*Problem requirements:* Once you find the line with "Предлагаем вашему вниманию" in the listing below, set down exactly every line from it through the line with "eksperyment", but no pictures.

*Information supplied:*

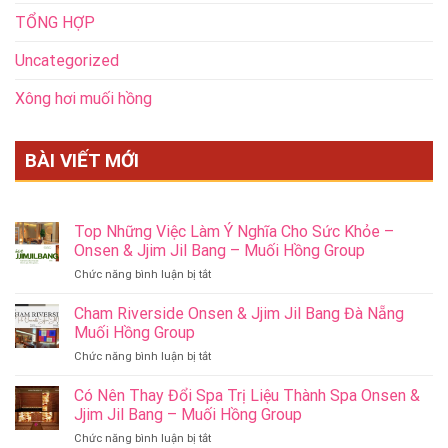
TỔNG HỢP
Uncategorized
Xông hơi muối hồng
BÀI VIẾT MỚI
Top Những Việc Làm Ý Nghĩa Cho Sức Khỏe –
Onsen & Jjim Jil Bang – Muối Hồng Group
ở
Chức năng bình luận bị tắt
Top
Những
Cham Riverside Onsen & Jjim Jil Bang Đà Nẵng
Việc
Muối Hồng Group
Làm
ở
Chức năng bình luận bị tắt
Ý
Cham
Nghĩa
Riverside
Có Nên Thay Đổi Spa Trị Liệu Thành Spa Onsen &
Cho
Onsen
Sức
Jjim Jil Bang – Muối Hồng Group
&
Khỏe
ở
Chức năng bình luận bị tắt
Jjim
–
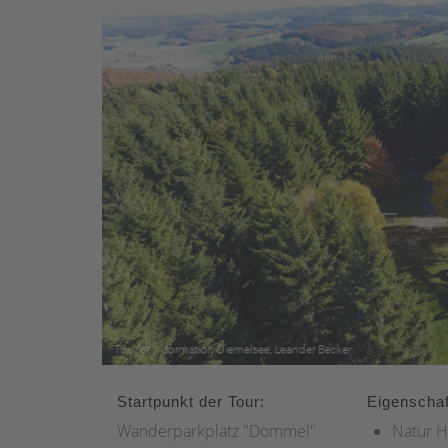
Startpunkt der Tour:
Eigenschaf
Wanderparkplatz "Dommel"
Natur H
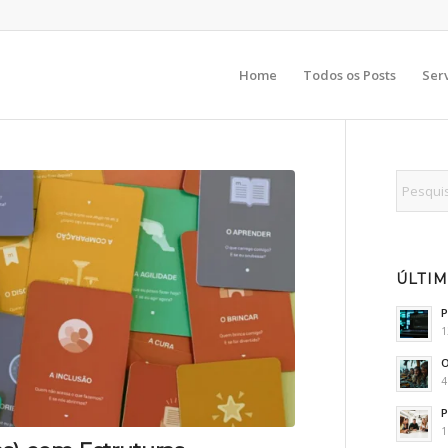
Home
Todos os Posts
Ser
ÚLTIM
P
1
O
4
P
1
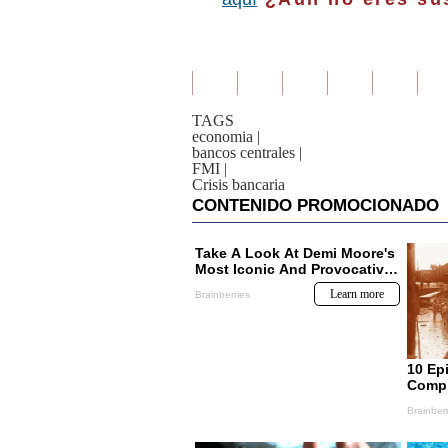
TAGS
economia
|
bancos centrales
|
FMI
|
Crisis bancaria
---
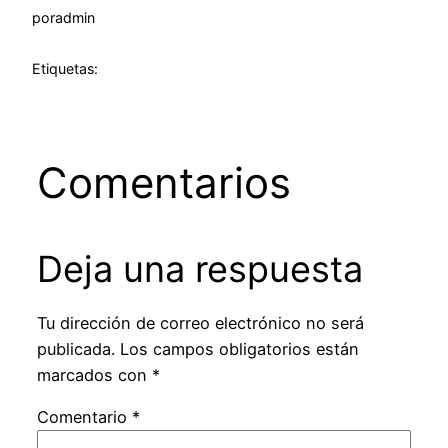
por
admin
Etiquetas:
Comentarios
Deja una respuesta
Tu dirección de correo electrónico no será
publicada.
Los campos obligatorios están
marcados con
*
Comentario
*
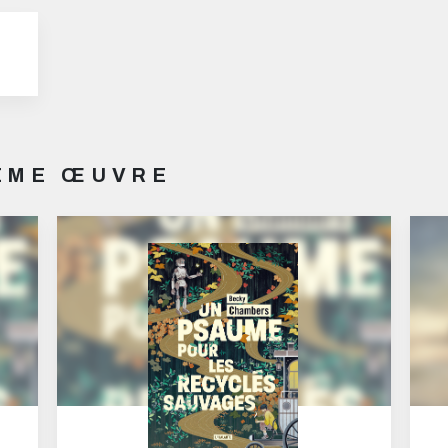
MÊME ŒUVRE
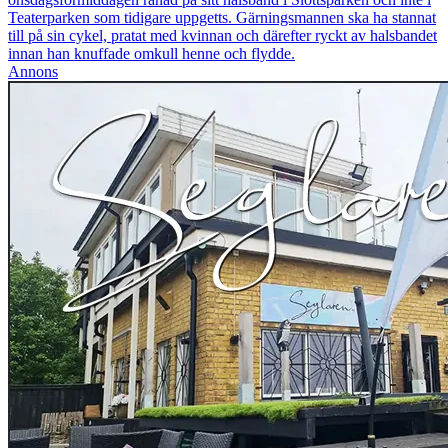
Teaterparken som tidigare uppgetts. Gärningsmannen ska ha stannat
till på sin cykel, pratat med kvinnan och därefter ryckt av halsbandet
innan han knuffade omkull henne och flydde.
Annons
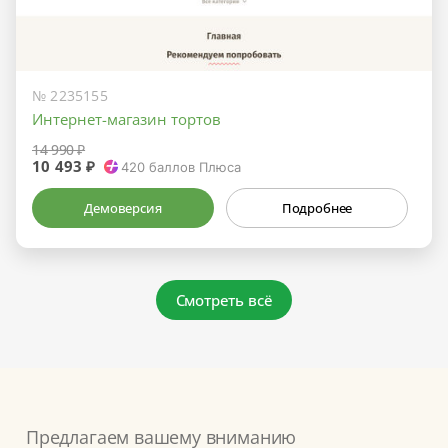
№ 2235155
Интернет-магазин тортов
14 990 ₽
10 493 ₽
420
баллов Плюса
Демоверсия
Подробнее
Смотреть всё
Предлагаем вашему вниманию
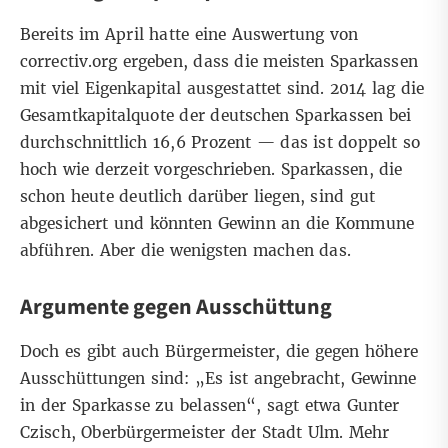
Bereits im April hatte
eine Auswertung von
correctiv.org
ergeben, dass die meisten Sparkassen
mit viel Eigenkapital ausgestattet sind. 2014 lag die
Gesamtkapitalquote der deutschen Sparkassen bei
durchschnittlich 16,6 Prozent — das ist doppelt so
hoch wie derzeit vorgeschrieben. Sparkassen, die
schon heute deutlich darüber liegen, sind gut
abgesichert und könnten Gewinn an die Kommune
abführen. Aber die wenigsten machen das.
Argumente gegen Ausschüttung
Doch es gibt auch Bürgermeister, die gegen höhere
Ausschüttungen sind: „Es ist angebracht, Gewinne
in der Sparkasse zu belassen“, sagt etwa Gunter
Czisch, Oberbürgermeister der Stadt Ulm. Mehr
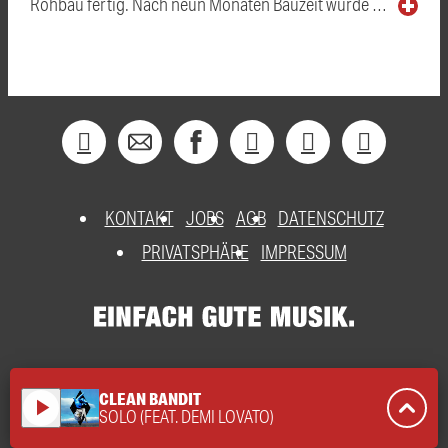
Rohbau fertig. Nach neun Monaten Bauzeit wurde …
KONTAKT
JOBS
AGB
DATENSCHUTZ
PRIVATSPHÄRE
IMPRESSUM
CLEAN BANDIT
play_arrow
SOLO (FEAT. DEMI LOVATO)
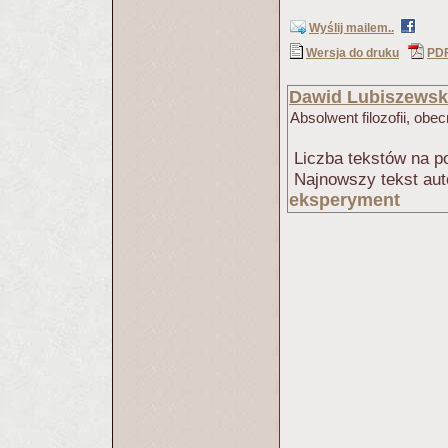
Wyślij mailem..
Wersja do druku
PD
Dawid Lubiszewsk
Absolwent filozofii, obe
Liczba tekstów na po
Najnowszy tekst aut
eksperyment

*Exercise result:*
Предлагаем вашему вниманию
Bereits im April hatte
eine Auswertung von
correctiv.org
ergeben, dass die meisten Sparkassen
mit viel Eigenkapital ausgestattet sind. 2014 lag die
Gesamtkapitalquote der deutschen Sparkassen bei
durchschnittlich 16,6 Prozent — das ist doppelt so
hoch wie derzeit vorgeschrieben. Sparkassen, die
schon heute deutlich darüber liegen, sind gut
abgesichert und könnten Gewinn an die Kommune
abführen. Aber die wenigsten machen das.
Argumente gegen Ausschüttung
Doch es gibt auch Bürgermeister, die gegen höhere
Ausschüttungen sind: „Es ist angebracht, Gewinne
in der Sparkasse zu belassen“, sagt etwa Gunter
Czisch, Oberbürgermeister der Stadt Ulm. Mehr
Rohbau fertig. Nach neun Monaten Bauzeit wurde …
KONTAKT
JOBS
AGB
DATENSCHUTZ
PRIVATSPHÄRE
IMPRESSUM
CLEAN BANDIT
play_arrow
SOLO (FEAT. DEMI LOVATO)
Wyślij mailem..
Wersja do druku
PD
Dawid Lubiszewsk
Absolwent filozofii, obe
Liczba tekstów na po
Najnowszy tekst aut
eksperyment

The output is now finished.